Sin pensarlo coge un zumo de la bandeja y inserta la pajita en el embase un zumo de manzana.

Sé queda mirando al enfermo.

—usted no lo va a beber —piensa ángel.

Ahora que sé fija bien en el hombre, los años que tiene le favorecen, es decir no sé le ve muy gastado, su piel no está muy curtida, apenas tiene arrugas propias de la edad y las manchas que suelen salir o no tiene o bien han salido por otras parte del cuerpo que no son visibles.

Diez minutos de estar esperando entra una enfermera. Al ver a Ángel la saluda:

—Hey ángel cómo tu por aquí, es pariente tuyo —va diciendo mientras prepara los utensilios para tomar el pulso del señor.

—que tal María —responde ángel al saludo.

—ya ves cómo siempre. Haciendo la misma rutina. ¿y tu preciosa?

—soy quien llamo por ese hombre, el me lo pidió.

—oh es una pena y una suerte que le vieras.

—¿Por qué?

—ingreso en muy mal estado. Nadie sé explica cómo ha sobrevivido tanto tiempo.

—¿me dirás que es?.

—claro eres casi de la familia. Llamaste, y todos te conocemos. Aparte de eso nadie se ha presentado para ver al paciente. Por lo visto no tiene a nadie.

—¿Qué tiene María? —pregunta Ángel, antes que sé cambie de tema.

—en estos momentos está muy sedado, sus órganos internos están tan deteriorados que es probable que no viva más de dos días. Le hemos suministrado unos calmantes muy fuertes, el dolor que soportaba era tremendo.

—no entiendo nada.

—tu amigo está más muerto que vivo Ángel. Quizás no sobrevivía a mañana o mientras duerme puede fallecer.

—lo que no entiendo es que hacía en el parque, no es un vagabundo. Sus ropas son caras o eso creo.

—crees bien ángel son de Giorgio Armani —responde María.

—¿Qué hacía en el parque?... —sé pregunta en voz alta.

—esperarte a ti —responde María con una sonrisa.

Ángel la mira. ""A decir verdad es normal pensar en eso. Sabia mí nombre"" —piensa pero no lo dice. Ángel es algo reservada.

—esto está terminado querida. El pulso lo tiene muy bien, no hay de qué preocuparse. Te dejo. Dale recuerdos a tu padre.

—gracias María —Ángel sé queda sola.

—¿Quién eres señor? —pregunta aun a sabiendas que no responderá.

Mira la hora. Le quedan casi dos horas y media. Sé levanta de la silla y sé acerca a la cama. El señor duerme plácidamente.

—no voy a estar aquí toda la tarde. Tampoco deseo verte morir. Seas quien seas, me alegro de haber llamado la ambulancia. Te cuidaran bien señor. Entonces ve que la mano del hombre sé mueve un poco. Después los dedos de esa mano también sé han movido. Ángel espera una reacción del hombre, puede que este apunto de despertar.

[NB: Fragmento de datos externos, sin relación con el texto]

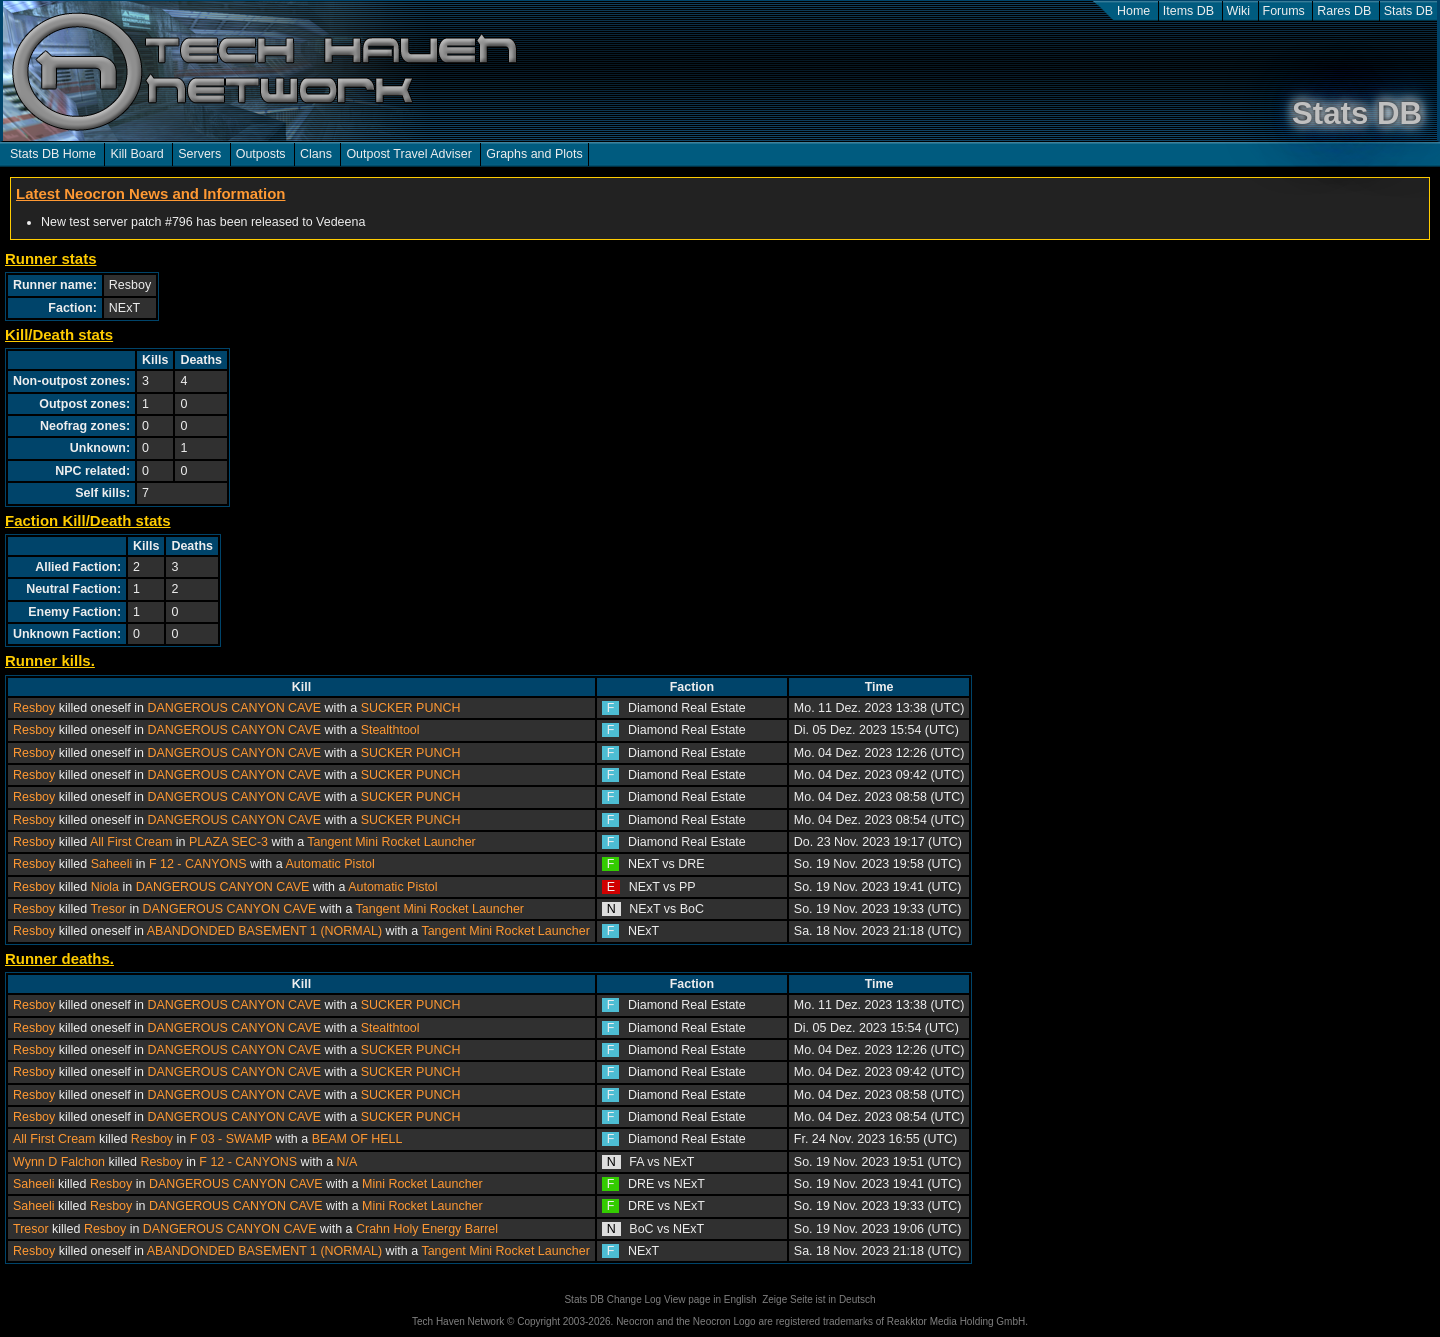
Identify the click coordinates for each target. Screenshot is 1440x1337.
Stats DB (1408, 11)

Pero no ocurre nada, el anciano sigue dormido.

En la bandeja hay un par de melocotones pequeños, tienen muy buena pinta y Ángel hambre.

Los coge y vuelve a sentarse.

—hola Ángel.

Ángel casi sé le caen los melocotones, sé ha llevado un buen susto, teniendo en cuenta que el señor estaba durmiendo.

—hola —responde ella algo asustada.

—supongo que tienes preguntas por hacer —dice el enfermo.

—sabes mí nombre, jamás te vi. ¿Me conoces?.

El anciano mira a la joven. Tiene que saber la verdad, su tiempo termina.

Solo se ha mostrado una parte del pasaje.